The gist of my application is I am doing a brute force optimization with millions of possible parameters that take a fraction of a second for each function evaluation. I have implemented this by dividing up the millions of iterations into a few groups, and each group is executed as one job.

The relevant piece of code is below. the function maxAppliedRange calls function foo for every value in the range x, and returns the maximum, and the result becomes the maximum of all the maximums found by each job.

  scalar {
    result = grid !*~
      (for (x <- (1 to threads).map(i => ((i - 1) * iterations / threads, i * iterations / threads)))
        yield () => maxAppliedRange(x, foo), (s: Seq[(Double, Long)]) => s.max)
  }

My code can chose between a multi-threaded execution on one machine or use several GridGain nodes using the code above. When I run the gridgain version it starts out like it is going to be faster, but then a few things always happen:

One of the nodes (on a different machine) misses a heartbeat, causing the node on my main computer to give up on that node and to start executing the job a second time.
The node that missed a heartbeat continues doing the same job. Now I have two nodes doing the same thing.
Eventually, all jobs are being executed on my main machine, but since some of the jobs started later, it takes way longer for everything to finish.
Sometimes an exception gets thrown by GridGain because a node timed out and the whole task gets failed.
I get annoyed.

I tried setting it up to have many jobs so if one failed then it wouldn't be as big of a deal, but when I do this I end up with many jobs being executed on each node. That puts a much bigger burden on each machine making it more likely for a node to miss a heartbeat, causing everything to go downhill faster. If I have one job per CPU then if one job fails, a different node has to start over from the beginning. Either way I can't win.

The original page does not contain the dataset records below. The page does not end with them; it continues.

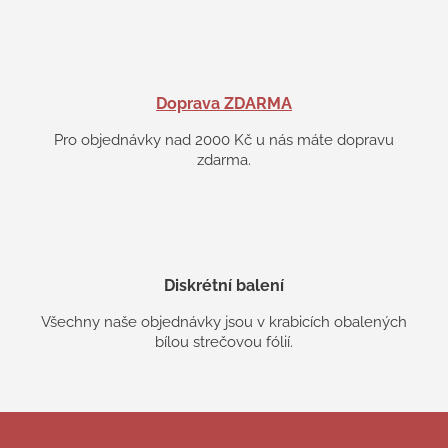
Doprava ZDARMA
Pro objednávky nad 2000 Kč u nás máte dopravu
zdarma.
Diskrétní balení
Všechny naše objednávky jsou v krabicích obalených
bílou strečovou fólií.
Z
á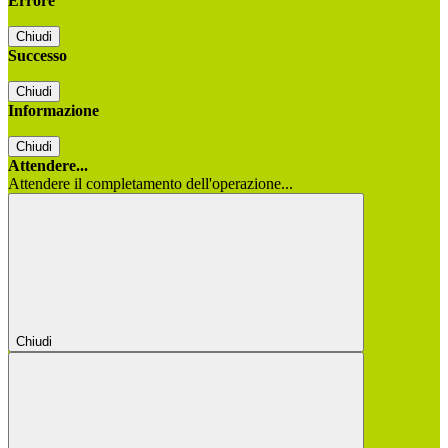
Errore
Chiudi
Successo
Chiudi
Informazione
Chiudi
Attendere...
Attendere il completamento dell'operazione...
Chiudi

What I think would work best is if I could do two things:

Increase the timeout for heartbeats
Throttle each node so that it only does one job at a time.

If I could do this, I could divide up my task into many jobs. Each node would do one job at a time and no machine would become overburdened to cause it to miss a heartbeat. If a job failed then little work would be lost and recovery would be quick.

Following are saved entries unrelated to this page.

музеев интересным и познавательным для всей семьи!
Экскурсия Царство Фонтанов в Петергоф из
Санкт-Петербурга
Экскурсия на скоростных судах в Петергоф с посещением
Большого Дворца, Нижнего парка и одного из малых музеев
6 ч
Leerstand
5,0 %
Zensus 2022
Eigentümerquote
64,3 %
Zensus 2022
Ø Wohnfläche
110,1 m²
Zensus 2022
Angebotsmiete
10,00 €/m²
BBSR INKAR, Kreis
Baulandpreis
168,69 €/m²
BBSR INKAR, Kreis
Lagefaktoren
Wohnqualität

Can anyone tell me how to do this? What should I be doing here?

Solution

Now I have it working correctly. In my situation for my application I am getting about a 50% speed-up over a multithreaded application on one machine, but that is not the best that I can do. More work is to be done.

To use gridgain, it seems that the configuration file is critical to getting everything working. This is where node behavior is set and must match your application's needs.

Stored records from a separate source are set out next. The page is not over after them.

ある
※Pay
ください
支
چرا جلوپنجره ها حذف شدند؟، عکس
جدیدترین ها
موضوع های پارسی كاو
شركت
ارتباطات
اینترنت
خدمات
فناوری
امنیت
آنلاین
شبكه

One thing I needed in my xml configuration file is this:

    <property name="discoverySpi">
        <bean class="org.gridgain.grid.spi.discovery.multicast.GridMulticastDiscoverySpi">
            <property name="maxMissedHeartbeats" value="20"/>
            <property name="leaveAttempts" value="10"/>
        </bean>
    </property>

This sets the maximum heartbeats that can be missed before a node is considered missing. I set this to a high value because I kept having a problem of nodes leaving and coming back a few seconds later. Alternatively, instead of using multicasting I could have fixed the IPs of the machines with running nodes using other properties in the in the config file. I didn't do this but if you are using the same machines over and over it probably would be more reliable.

The other thing I did is:

    <property name="collisionSpi">
        <bean class="org.gridgain.grid.spi.collision.jobstealing.GridJobStealingCollisionSpi">
            <property name="activeJobsThreshold" value="2"/>
            <property name="waitJobsThreshold" value="4"/>
            <property name="maximumStealingAttempts" value="10"/>
            <property name="stealingEnabled" value="true"/>
            <property name="messageExpireTime" value="1000"/>
        </bean>
    </property>

    <property name="failoverSpi">
        <bean class="org.gridgain.grid.spi.failover.jobstealing.GridJobStealingFailoverSpi">
            <property name="maximumFailoverAttempts" value="10"/>
        </bean>
    </property>

For the first one, the activeJobsThreshold value tells the node how many jobs it can run at the same time. This is a better way of doing throttling than changing the number of threads in the executor service. Also, it does some load balancing and idle nodes can 'steal' work from other nodes to get everything done faster.

There are better ways to do this also. Gridgain can do size the jobs based on the measured performance of each node, apparently, which would improve overall performance, especially if you have fast and slow computers in the grid.

For the future I am going to study the configuration file and compare that to the javadocs to learn all about all the different options, to get this to run even faster.